When You Ban the H100, They Invent Compressed Attention

Half a million Hugging Face downloads in 48 hours for deepseek-ai/DeepSeek-V4-Pro — capping a nine-day run from two Chinese labs.

Three releases, nine days#

H100 and A100 exports to China have been banned since 2023. When you can’t import the GPUs, you optimize the algorithms. Hard to find reasons to thank Washington these days — but a chip ban that accidentally produced this much efficient open-weight work? I’ll take it.

DeepSeek-V4: hybrid attention#

Quick frame, since the compression only makes sense if you know what’s being compressed. A Transformer LLM is a stack of dozens of identical “attention layers”. When the model generates the next token, every layer looks back at every previous token to decide what’s relevant — and to do that quickly, it caches each token’s Key and Value vectors. That’s the KV cache. On a million-token context it is enormous, and at inference it dominates memory and bandwidth. Long-context efficiency lives or dies on how aggressively you can shrink it.

DeepSeek-V4 ships two ways to shrink it, and runs them on different layers.

CSA — compressed sparse attention. Compresses the KV cache 4× along the sequence dimension. A small “lightning indexer” then picks the top 1,024 compressed blocks per query, with a 128-token sliding window kept uncompressed for the most recent tokens. Precise, query-dependent lookups.

HCA — heavily compressed attention. Compresses the KV cache 128× and drops sparse selection entirely. Every query attends densely to every compressed block — the compressed sequence is short enough that full dense attention over it stays cheap. Broad, long-range coverage.

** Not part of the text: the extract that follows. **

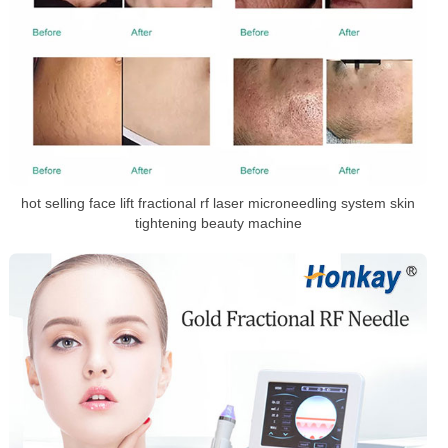
hot selling face lift fractional rf laser microneedling system skin
tightening beauty machine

The compress_ratios array is the per-layer schedule. One entry per attention layer, in order, top of the stack to the bottom:

"compress_ratios": [
  128,  // layer 0  → HCA (heavy compression)
  128,  // layer 1  → HCA
  4,    // layer 2  → CSA (light compression + sparse)
  128,  // layer 3  → HCA
  4,    // layer 4  → CSA
  128,  // layer 5  → HCA
  4,    // layer 6  → CSA
  // ...alternates CSA / HCA all the way down
]

128 means “this layer’s KV cache is squeezed 128× — it’s an HCA layer”. 4 means “compressed 4× and the indexer will pick the top 1,024 blocks — it’s a CSA layer”. V4-Pro opens with two HCA layers (a global-view bootstrap), then strict alternation: precise lookup, broad coverage, repeat — all the way to the bottom of the model.

Net result on a 1M-token window: 27% of V3’s FLOPs, KV cache down to roughly 10% of V3.2’s footprint (HF technical blog).

DeepSeek-V4 benchmark scores across knowledge, code, math, long context, and agentic tasks

On TheArtificialQ’s Strix pentesting suite, V4-Pro logs 70.1/100 — their highest score outside an unreleased GPT-5.5. $26 per run for the Pro tier, $6.50 for Flash.

Qwen3.6-27B: the dense one#

Same setup, second frame. “Dense” only matters in contrast to Mixture-of-Experts (MoE), the architecture most modern flagship models use. An MoE has hundreds of billions of parameters, but a small router picks just a few “experts” to fire per token — most of the model sits dormant on any given forward pass. Qwen’s previous flagship, 397B-A17B, is exactly that: 397 billion parameters total, only 17B active per token. A dense model is the opposite — every parameter runs for every token. More compute per parameter, simpler architecture, easier to fit on a single GPU at the small end.

Qwen3.6-27B is dense. It clears 77.2% on SWE-bench Verified and beats the 397B-A17B MoE on coding (benchmark table). Twelve times fewer total parameters, all of them running every token — and better results on agentic coding tasks.

I benched the dense 27B at 4-bit and 6-bit on Apple Silicon — peak RAM, tokens/sec, batching, context capacity in a companion post. MoE bench queued for the 35B-A3B once I free the disk for it.

What the ban produced#

No compressed attention without the chip ban. CSA and HCA exist because the GPUs you’d otherwise throw at the problem are illegal to import. Qwen pulling a 27B dense ahead of its own 397B MoE on coding is the same answer in different math — when you can’t grow the hardware, you sharpen the algorithm. The constraint forced the technique. The technique now ships as open weights anyone, anywhere, can download.